■ Activity:
Lines in the entries below where the word "possono" shows up should each be copied.
━━━ Exercise data ━━━
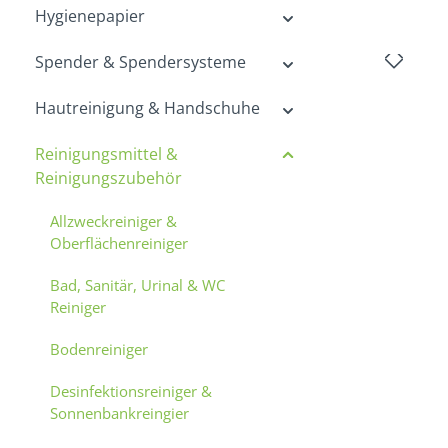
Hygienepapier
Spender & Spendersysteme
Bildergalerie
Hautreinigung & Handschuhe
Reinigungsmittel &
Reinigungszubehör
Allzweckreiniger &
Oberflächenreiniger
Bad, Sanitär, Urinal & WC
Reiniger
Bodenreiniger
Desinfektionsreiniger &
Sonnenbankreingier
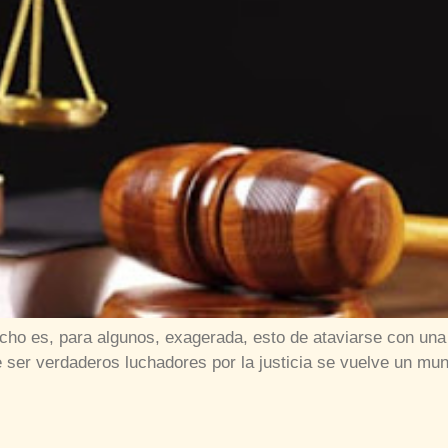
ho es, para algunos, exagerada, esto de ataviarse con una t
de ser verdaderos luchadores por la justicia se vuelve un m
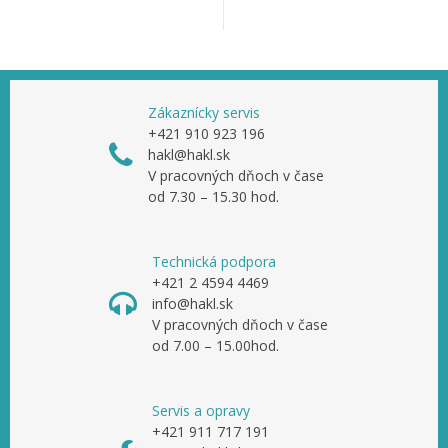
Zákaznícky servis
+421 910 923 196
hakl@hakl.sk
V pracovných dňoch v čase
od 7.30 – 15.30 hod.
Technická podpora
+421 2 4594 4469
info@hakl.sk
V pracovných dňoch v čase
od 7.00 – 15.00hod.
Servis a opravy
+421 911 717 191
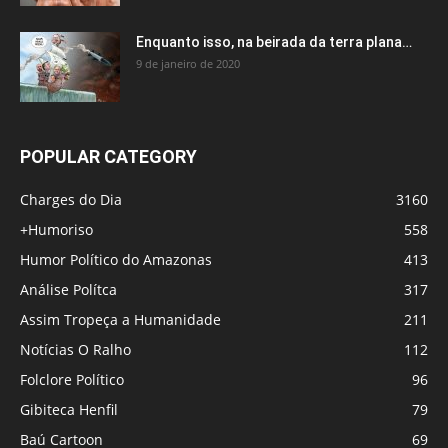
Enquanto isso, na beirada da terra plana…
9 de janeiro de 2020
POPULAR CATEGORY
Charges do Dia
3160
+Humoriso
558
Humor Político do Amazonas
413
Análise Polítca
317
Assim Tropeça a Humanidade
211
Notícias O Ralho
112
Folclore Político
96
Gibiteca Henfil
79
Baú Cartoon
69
━━━
━━━ Exercise data ━━━
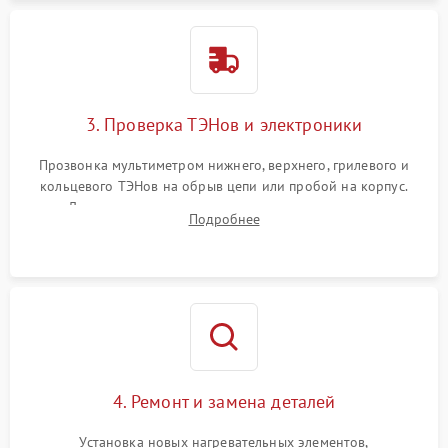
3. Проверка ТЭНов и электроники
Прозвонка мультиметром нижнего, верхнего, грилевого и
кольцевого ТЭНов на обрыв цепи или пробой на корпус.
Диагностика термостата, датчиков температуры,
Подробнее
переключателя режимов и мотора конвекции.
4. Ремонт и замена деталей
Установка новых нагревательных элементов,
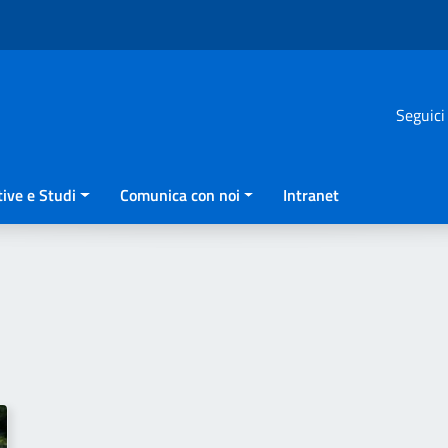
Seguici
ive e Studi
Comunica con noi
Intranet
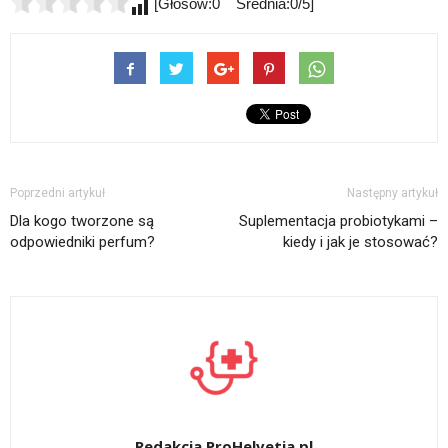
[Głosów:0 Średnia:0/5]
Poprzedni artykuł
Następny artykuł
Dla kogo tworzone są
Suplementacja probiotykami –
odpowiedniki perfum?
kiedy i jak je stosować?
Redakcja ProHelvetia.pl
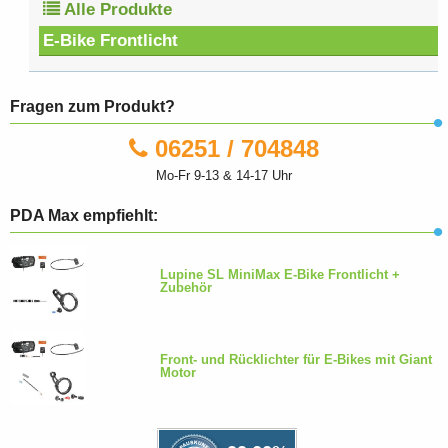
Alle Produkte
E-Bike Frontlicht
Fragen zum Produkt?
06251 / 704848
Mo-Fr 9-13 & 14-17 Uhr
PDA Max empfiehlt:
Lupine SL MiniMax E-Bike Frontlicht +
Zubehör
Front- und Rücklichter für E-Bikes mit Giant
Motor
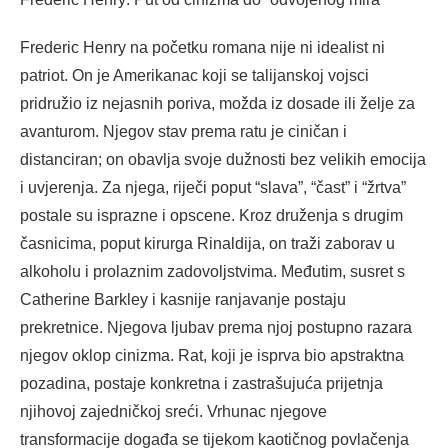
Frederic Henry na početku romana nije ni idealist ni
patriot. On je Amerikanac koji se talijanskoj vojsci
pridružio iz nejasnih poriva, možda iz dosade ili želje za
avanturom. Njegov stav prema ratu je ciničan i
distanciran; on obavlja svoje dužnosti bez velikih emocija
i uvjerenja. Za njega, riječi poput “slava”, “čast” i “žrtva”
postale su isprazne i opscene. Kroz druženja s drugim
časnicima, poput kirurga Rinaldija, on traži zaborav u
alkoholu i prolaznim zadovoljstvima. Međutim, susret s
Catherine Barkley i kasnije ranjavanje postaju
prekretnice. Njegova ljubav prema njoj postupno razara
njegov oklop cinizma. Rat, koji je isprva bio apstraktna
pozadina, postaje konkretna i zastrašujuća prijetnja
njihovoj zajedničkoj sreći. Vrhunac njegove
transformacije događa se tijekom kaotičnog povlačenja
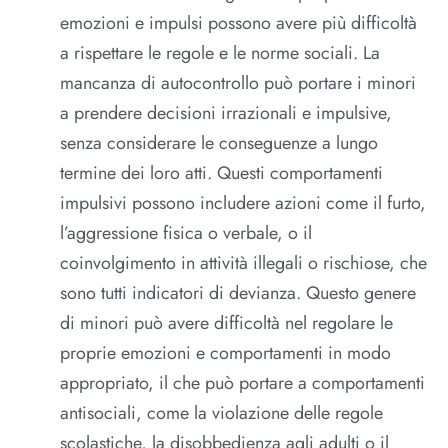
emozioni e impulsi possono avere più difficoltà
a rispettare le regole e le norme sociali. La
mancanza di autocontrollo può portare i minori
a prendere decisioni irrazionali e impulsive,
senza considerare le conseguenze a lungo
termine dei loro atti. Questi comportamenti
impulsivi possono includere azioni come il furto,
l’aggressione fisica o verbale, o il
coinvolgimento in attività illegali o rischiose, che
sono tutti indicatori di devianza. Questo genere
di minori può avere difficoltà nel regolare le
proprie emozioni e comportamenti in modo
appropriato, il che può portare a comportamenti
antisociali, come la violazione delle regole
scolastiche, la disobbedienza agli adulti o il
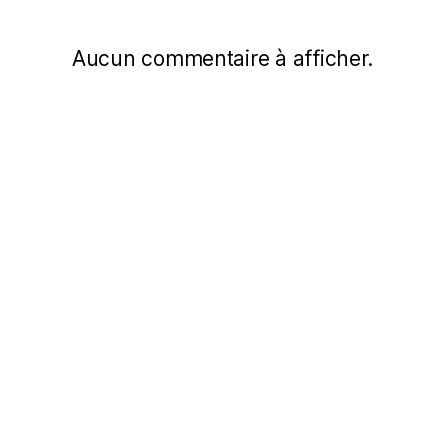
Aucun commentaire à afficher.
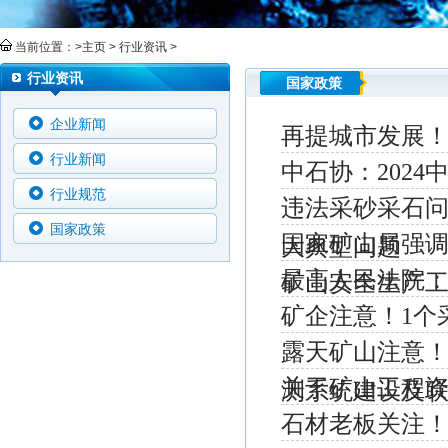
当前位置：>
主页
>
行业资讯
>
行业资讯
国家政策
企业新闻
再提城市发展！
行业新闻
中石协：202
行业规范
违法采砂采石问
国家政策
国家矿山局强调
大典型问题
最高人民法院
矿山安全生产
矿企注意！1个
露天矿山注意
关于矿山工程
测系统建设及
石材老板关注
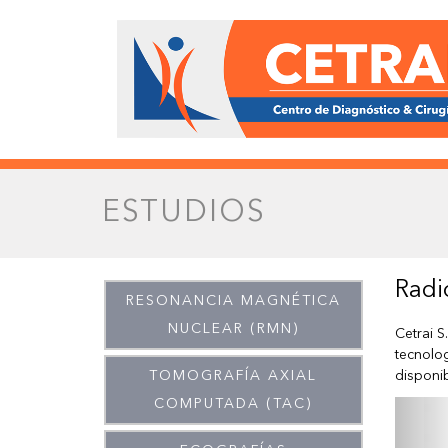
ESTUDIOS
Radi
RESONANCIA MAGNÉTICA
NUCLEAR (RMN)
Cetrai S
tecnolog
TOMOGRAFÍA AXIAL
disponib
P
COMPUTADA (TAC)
━━━
■ Response for this exercise:
emozioni e impulsi possono avere più difficoltà
impulsivi possono includere azioni come il furto,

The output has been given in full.